We rejoined the team and continued moving, the encounter adding barely five minutes to our timeline. Ethan keyed his radio. “Two hostiles neutralized. Non-lethal. Continuing to objective.”

“Cupid copies. Please tell me Rudolph got to bite someone.”

“Rudolph got to bite someone,” I confirmed.

“Beautiful. This is already the best op ever.”

The village appeared through the trees twenty minutes later—a cluster of small homes huddled together in a clearing, their tin roofs gleaming faintly in the moonlight.

Corazón.

It was smaller than I’d imagined. Quieter. A few lights burned in windows, but most of the houses were dark. The dirt paths between them were empty, and the only sound was the distant bark of a dog—not alarmed, just talking to the night.

Jolly’s ears perked at the bark, his head tilting slightly. Another dog. Interesting.

“Focus,” I murmured. “We’ve got work to do.”

Ethan gathered us at the tree line for final coordination. His voice was barely a whisper. “Sectors as assigned. Radio check every ten minutes. If anyone encounters civilians, freeze and wait. They’ll go back inside. Do not engage unless absolutely necessary.”

We all nodded.

“Deliver the cargo. Zero footprint. We reassemble here in ninety minutes.” His eyes moved across each of us. “Make it count.”

The team split. Ty and Jace melted into the shadows toward the southern quadrant. Ethan went west. Andrew had already peeled off to hold at the extraction point. Logan took up his overwatch position on a small rise overlooking the village.

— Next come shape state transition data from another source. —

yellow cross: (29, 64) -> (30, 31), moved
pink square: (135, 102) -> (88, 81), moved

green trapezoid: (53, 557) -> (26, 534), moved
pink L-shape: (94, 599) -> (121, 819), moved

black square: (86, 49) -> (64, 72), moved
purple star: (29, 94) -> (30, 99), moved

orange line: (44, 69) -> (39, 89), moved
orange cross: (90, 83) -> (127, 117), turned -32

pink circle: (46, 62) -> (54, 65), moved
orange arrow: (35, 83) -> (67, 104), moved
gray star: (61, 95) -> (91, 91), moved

“In position,” Logan’s voice came through my earpiece. “I’ve got eyes on all sectors. You’re clear, Ben.”

“Copy. Moving to sector north.”

Jolly and I headed into the village.

My sector covered eight households spread across a tangle of narrow paths. The first house was dark, a small structure with a clothesline strung across the yard. I checked my intel sheet—Household: 2 adults, 2 children. Needs: food, clothing, antibiotics.

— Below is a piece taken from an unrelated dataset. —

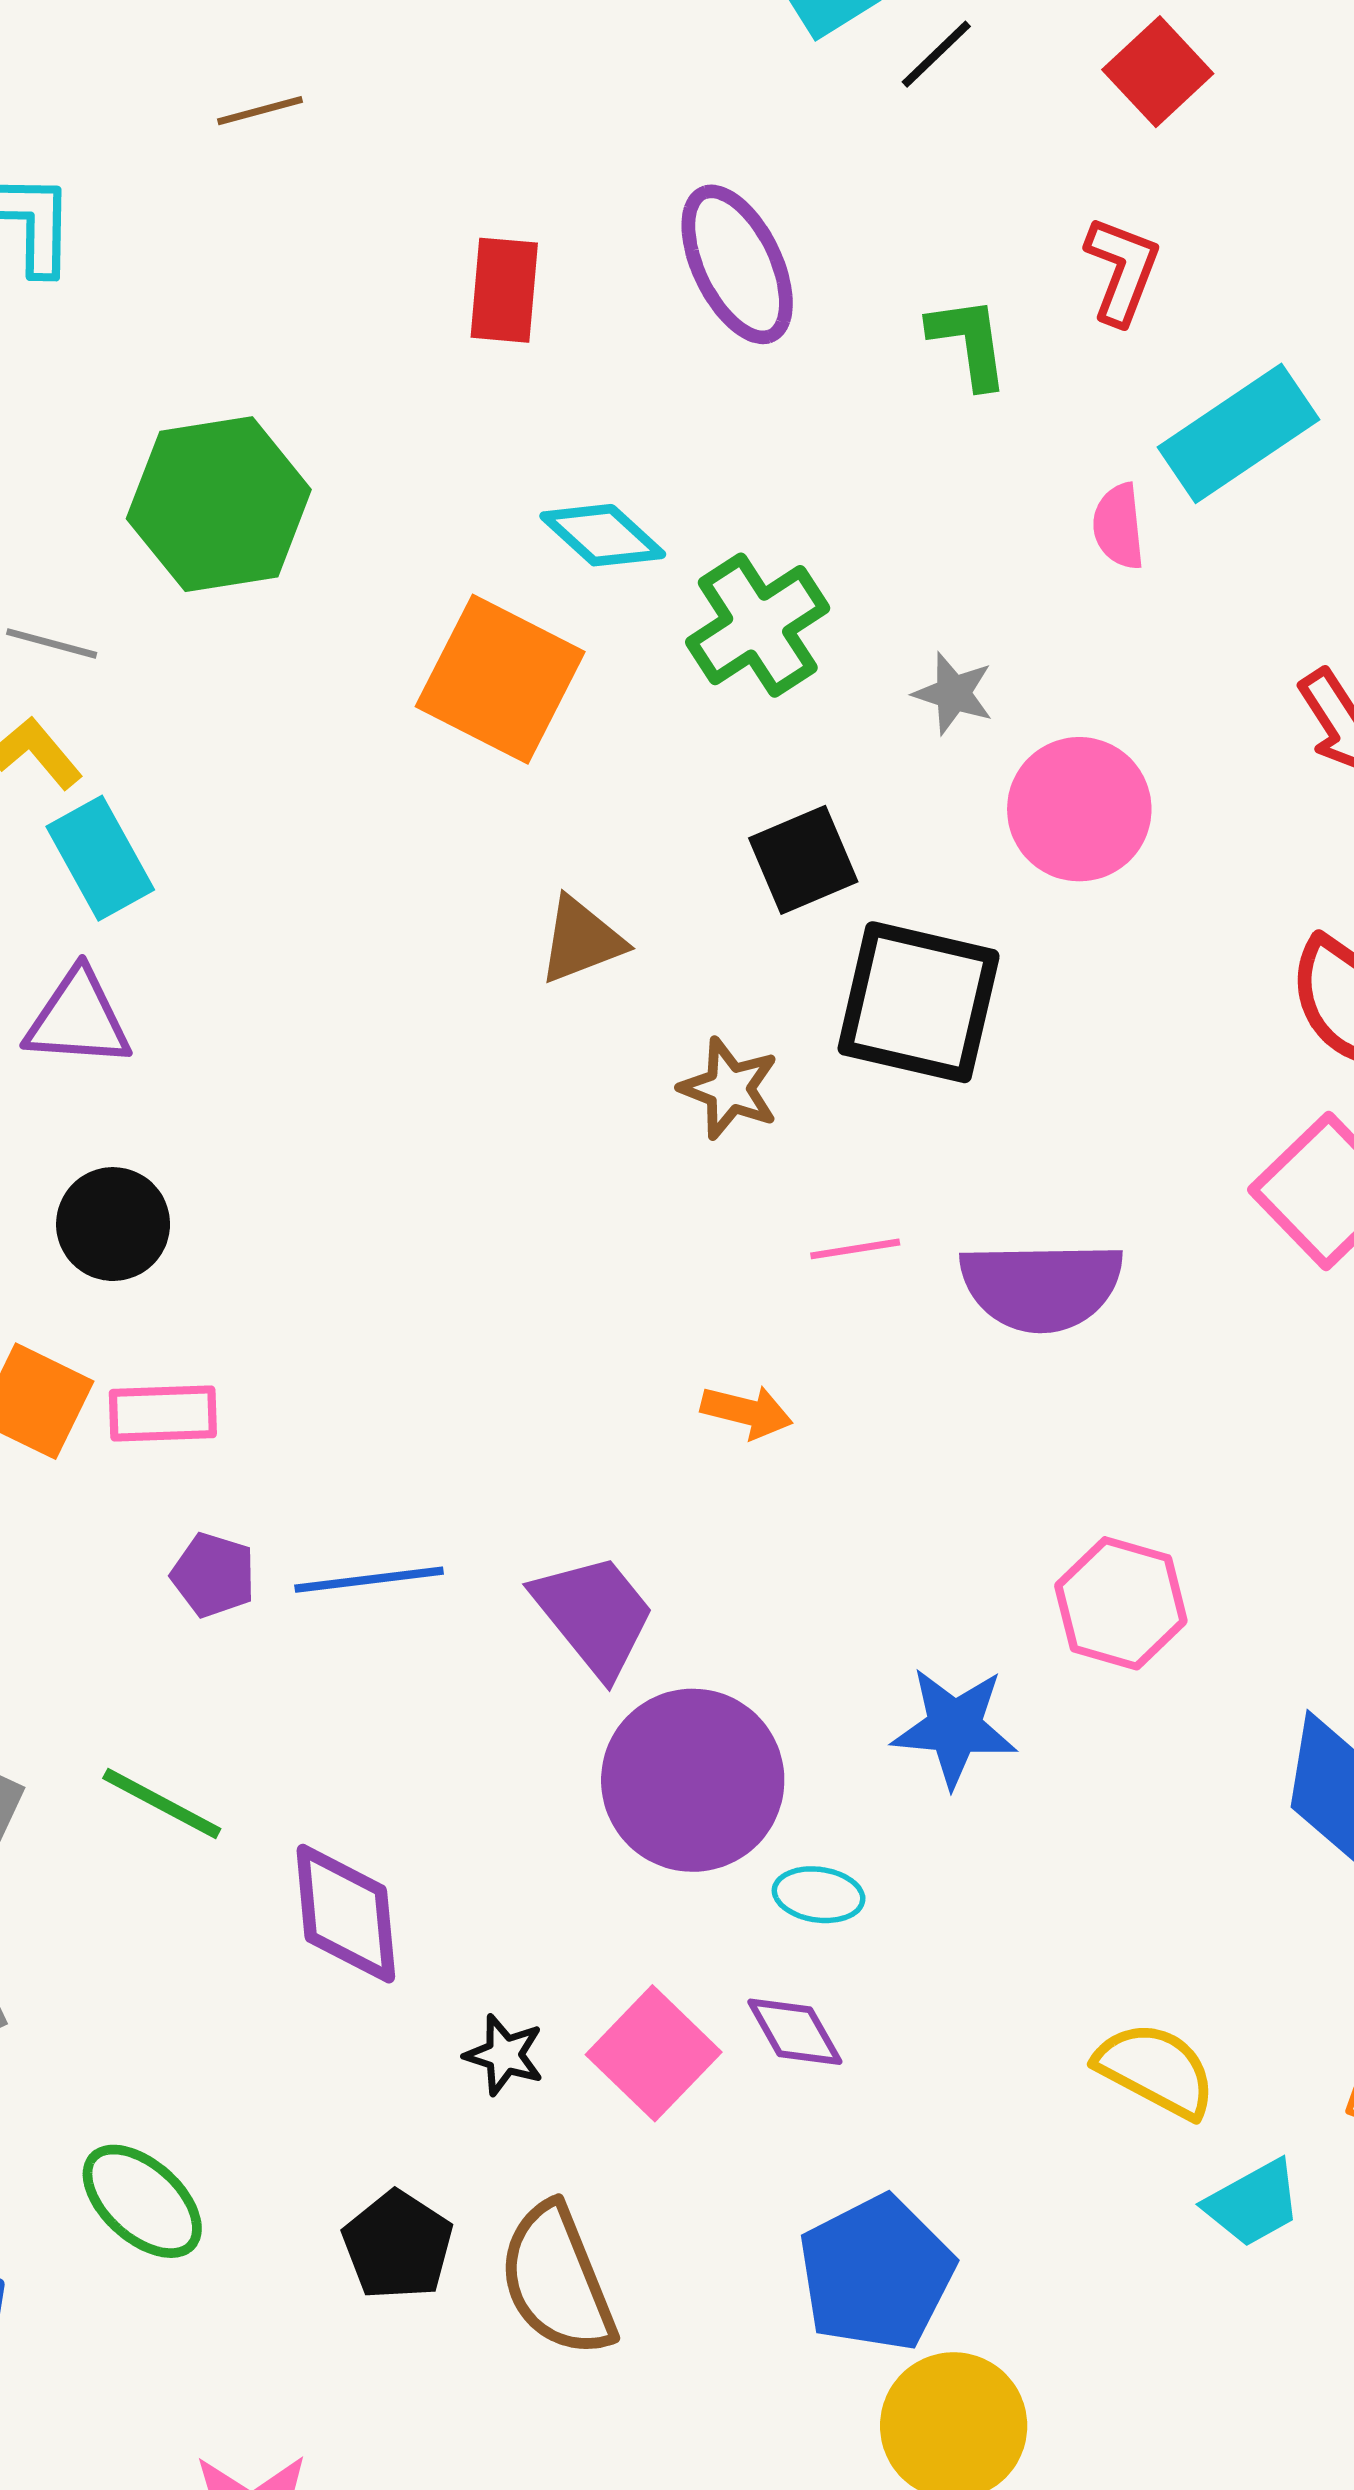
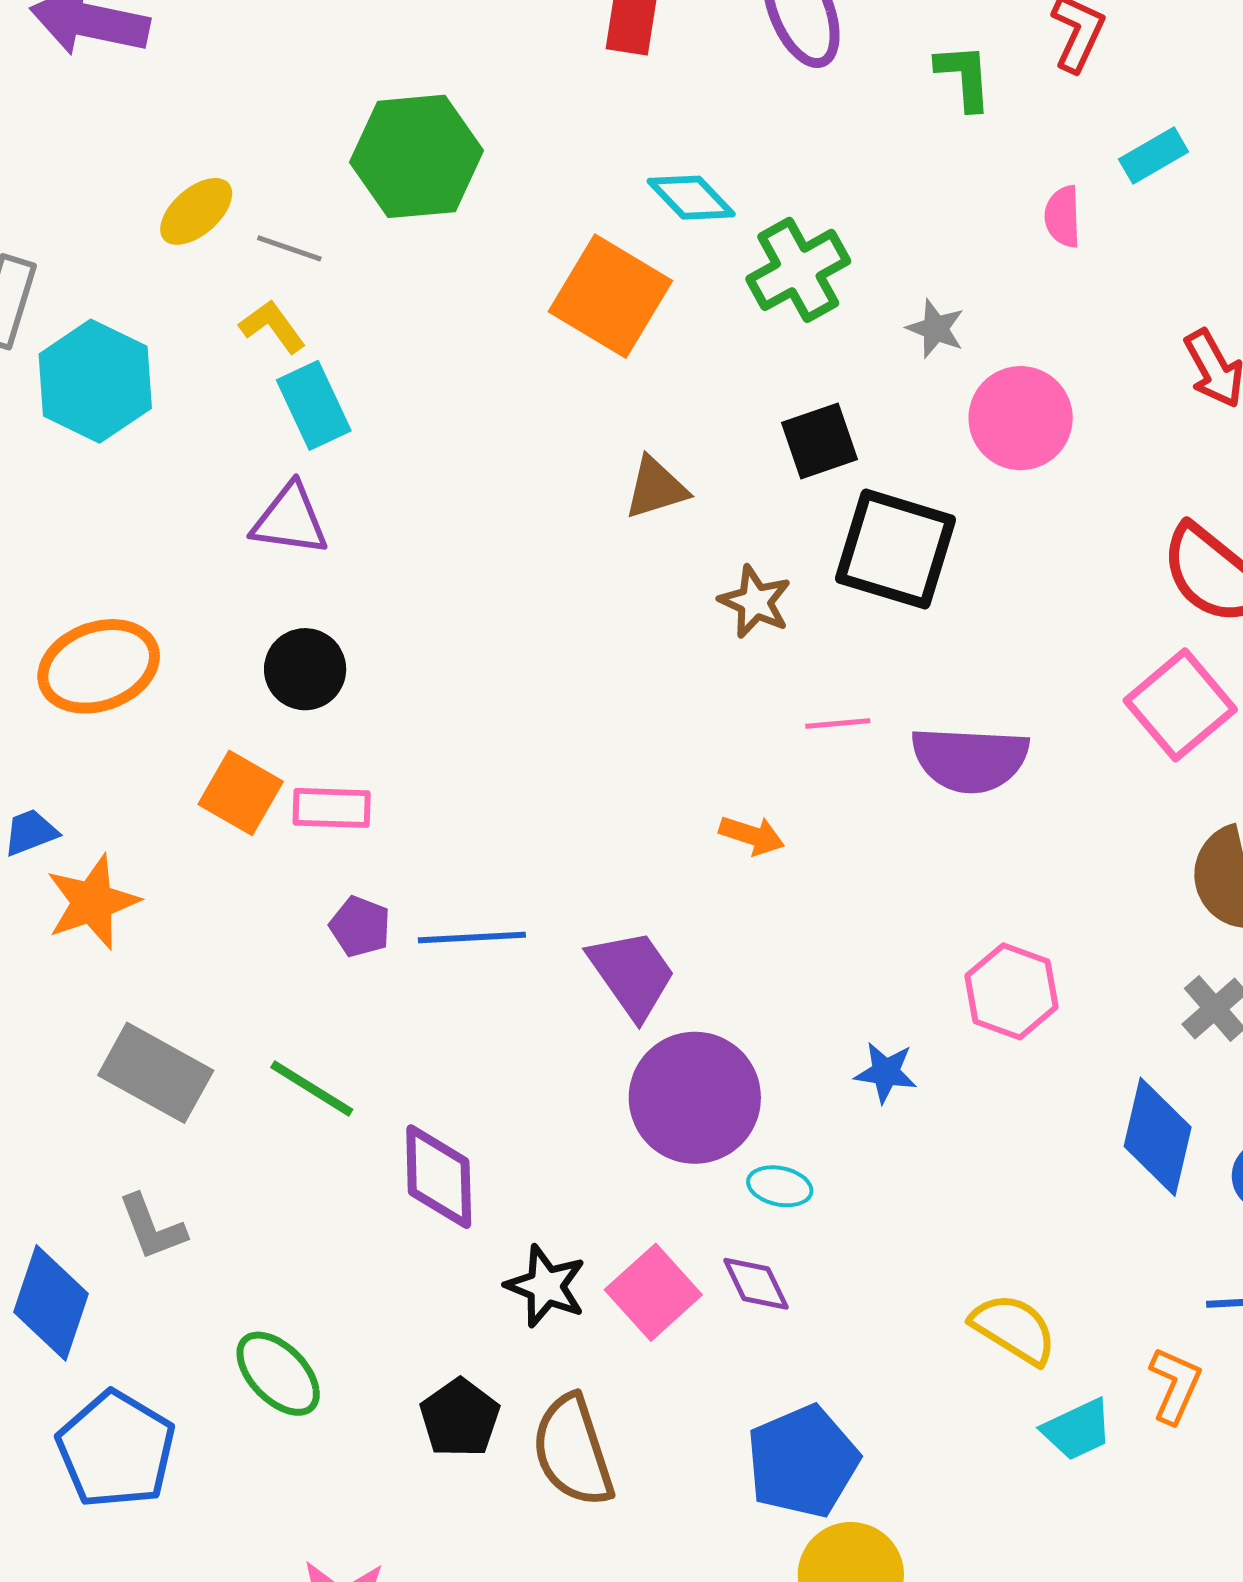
cyan rectangle: (1239, 433) -> (1154, 156), size x0.6
blue star: (954, 1727) -> (886, 1072), size x0.7
black star: (504, 2055) -> (546, 1286), size x1.4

I unslung my pack. Plain canvas bags filled the bottom—each one labeled and packed according to Lauren’s meticulous intel.

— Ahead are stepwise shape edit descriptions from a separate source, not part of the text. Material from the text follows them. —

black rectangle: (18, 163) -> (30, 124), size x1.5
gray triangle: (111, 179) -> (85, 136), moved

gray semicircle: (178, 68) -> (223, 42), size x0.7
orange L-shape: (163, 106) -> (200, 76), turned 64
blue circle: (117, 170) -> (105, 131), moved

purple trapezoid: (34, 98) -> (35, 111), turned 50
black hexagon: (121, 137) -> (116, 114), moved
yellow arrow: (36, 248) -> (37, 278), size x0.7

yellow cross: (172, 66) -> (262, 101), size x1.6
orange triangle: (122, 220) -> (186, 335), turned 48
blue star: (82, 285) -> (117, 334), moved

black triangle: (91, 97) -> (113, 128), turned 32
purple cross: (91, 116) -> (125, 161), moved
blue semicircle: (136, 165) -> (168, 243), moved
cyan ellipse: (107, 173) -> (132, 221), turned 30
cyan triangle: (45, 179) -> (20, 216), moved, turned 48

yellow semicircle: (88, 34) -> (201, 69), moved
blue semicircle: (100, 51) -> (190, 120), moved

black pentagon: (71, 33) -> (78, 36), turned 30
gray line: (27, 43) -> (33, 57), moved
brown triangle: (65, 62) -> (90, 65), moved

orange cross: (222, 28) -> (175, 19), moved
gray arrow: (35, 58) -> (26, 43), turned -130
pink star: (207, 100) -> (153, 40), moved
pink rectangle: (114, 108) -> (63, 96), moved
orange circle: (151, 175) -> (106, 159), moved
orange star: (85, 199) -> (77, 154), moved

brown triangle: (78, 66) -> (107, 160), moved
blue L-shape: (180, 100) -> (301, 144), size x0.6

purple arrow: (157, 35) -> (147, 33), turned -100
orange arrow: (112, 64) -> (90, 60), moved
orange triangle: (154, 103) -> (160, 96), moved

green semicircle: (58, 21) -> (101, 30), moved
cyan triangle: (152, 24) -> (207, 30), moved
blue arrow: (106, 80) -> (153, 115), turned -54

Food that would keep. Clothing in the right sizes.

Medicine for the ailments she knew about from her time at the clinic.

On top of those sat smaller packages wrapped in bright paper, some neat, others showing clear signs of Ty’s handiwork.

I placed the canvas bag on the front step, tucked under a small overhang where it would stay dry. Then the two wrapped packages—one in blue paper, one in red—right beside it.

I moved on.

House by house, I worked my way through my sector. Jolly stayed close, occasionally sniffing at the bright packages with his head tilted in confusion. Supply bags made sense to him. Toys wrapped in ribbons did not.

“Ben, status.” Logan’s voice in my ear.

“Four down, four to go. No issues.”

“Ethan’s clear. Western sector complete. Ty and Jace are clear. Southern sector complete.”

“Copy.” Ty’s voice cut in. “For the record, I crushed it. My placements were artistic.”

“You put one behind a chicken coop,” Jace said.

“The family’s chicken coop. They’ll find it when they do their morning chores. That’s thoughtful, Comet.”

“It’s going to be covered in chicken shit.”

“The supply bag is canvas. It’ll wipe off. And the kids’ presents are on the porch, relax.”

I smiled and kept moving.

Halfway through my sector, a door creaked open.